--- START ---
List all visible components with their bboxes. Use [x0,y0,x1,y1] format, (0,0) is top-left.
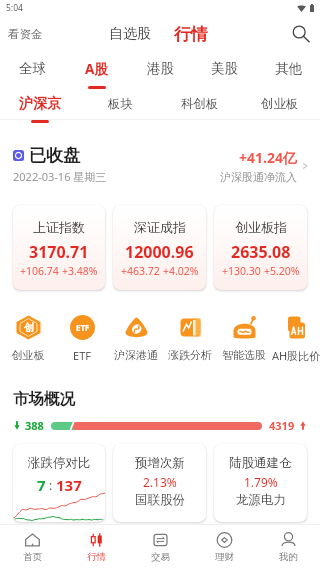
staticText: ETF [55,348,109,363]
staticText: 预增次新 [135,455,185,471]
button[interactable]: 自选股 [103,20,157,48]
staticText: A股 [85,60,108,78]
staticText: 5:04 [6,2,23,14]
staticText: 3170.71 [29,241,89,263]
staticText: 理财 [215,551,234,563]
staticText: 美股 [211,60,238,77]
staticText: +106.74 [20,264,59,278]
button[interactable]: 看资金 [0,22,49,46]
button[interactable]: 理财 [192,526,256,568]
button[interactable]: 其他 [256,54,320,90]
staticText: 陆股通建仓 [229,455,292,471]
staticText: 涨跌停对比 [28,455,91,471]
staticText: 看资金 [8,27,43,41]
button[interactable]: 深证成指 [113,205,206,290]
staticText: 创 [24,321,34,334]
staticText: 创业板 [1,348,55,362]
staticText: 沪深京 [19,95,61,113]
staticText: 港股 [147,60,174,77]
staticText: 创业板指 [235,219,287,235]
staticText: +463.72 [121,264,160,278]
button[interactable]: 陆股通建仓 [214,444,307,522]
staticText: 创业板 [261,96,299,112]
staticText: 龙源电力 [236,492,286,508]
button[interactable]: 行情 [168,19,214,50]
staticText: 板块 [108,96,133,112]
button[interactable]: A股 [64,54,128,90]
staticText: 涨跌分析 [163,348,217,362]
staticText: 智能选股 [217,348,271,362]
staticText: +5.20% [264,264,300,278]
staticText: +4.02% [163,264,199,278]
staticText: 全球 [19,60,46,77]
staticText: 388 [25,418,44,433]
staticText: 2.13% [143,474,177,490]
button[interactable]: 交易 [128,526,192,568]
staticText: 交易 [151,551,170,563]
staticText: 上证指数 [33,219,85,235]
staticText: 市场概况 [13,389,75,409]
button[interactable]: 沪深京 [0,92,80,123]
staticText: : [46,477,56,493]
staticText: 2022-03-16 星期三 [13,169,107,184]
staticText: 行情 [87,551,106,563]
staticText: 我的 [279,551,298,563]
button[interactable]: 我的 [256,526,320,568]
button[interactable]: 创 [1,315,55,362]
button[interactable]: 板块 [80,92,160,123]
button[interactable]: Search [287,20,315,48]
staticText: 沪深港通 [109,348,163,362]
staticText: 4319 [269,418,295,433]
staticText: AH股比价 [271,348,320,363]
staticText: 首页 [23,551,42,563]
staticText: 自选股 [109,25,151,43]
staticText: 科创板 [181,96,219,112]
button[interactable]: 科创板 [160,92,240,123]
button[interactable]: 涨跌停对比 [13,444,105,522]
staticText: 其他 [275,60,302,77]
staticText: +130.30 [222,264,261,278]
button[interactable]: AH股比价 [271,315,320,363]
button[interactable]: 智能选股 [217,315,271,362]
button[interactable]: 行情 [64,526,128,568]
button[interactable]: 全球 [0,54,64,90]
button[interactable]: 港股 [128,54,192,90]
staticText: 已收盘 [29,145,80,166]
button[interactable]: 沪深港通 [109,315,163,362]
button[interactable]: 预增次新 [113,444,206,522]
staticText: 2635.08 [231,241,291,263]
staticText: 深证成指 [134,219,186,235]
staticText: 沪深股通净流入 [220,170,297,184]
staticText: 国联股份 [135,492,185,508]
button[interactable]: ETF [55,315,109,363]
button[interactable]: 美股 [192,54,256,90]
staticText: 137 [56,475,82,495]
staticText: 12000.96 [125,241,194,263]
staticText: 1.79% [244,474,278,490]
staticText: 7 [37,475,46,495]
button[interactable]: +41.24亿 [220,148,309,184]
staticText: ETF [76,322,90,333]
staticText: 行情 [174,24,208,45]
staticText: +41.24亿 [239,148,297,167]
button[interactable]: 创业板 [240,92,320,123]
button[interactable]: 上证指数 [13,205,105,290]
button[interactable]: 涨跌分析 [163,315,217,362]
button[interactable]: 创业板指 [214,205,307,290]
button[interactable]: 首页 [0,526,64,568]
staticText: +3.48% [62,264,98,278]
--- END ---
The problem - From the entries above, show each line that includes the string "AH股比价".

Answer box -
staticText: AH股比价 [271,348,320,363]
button[interactable]: AH股比价 [271,315,320,363]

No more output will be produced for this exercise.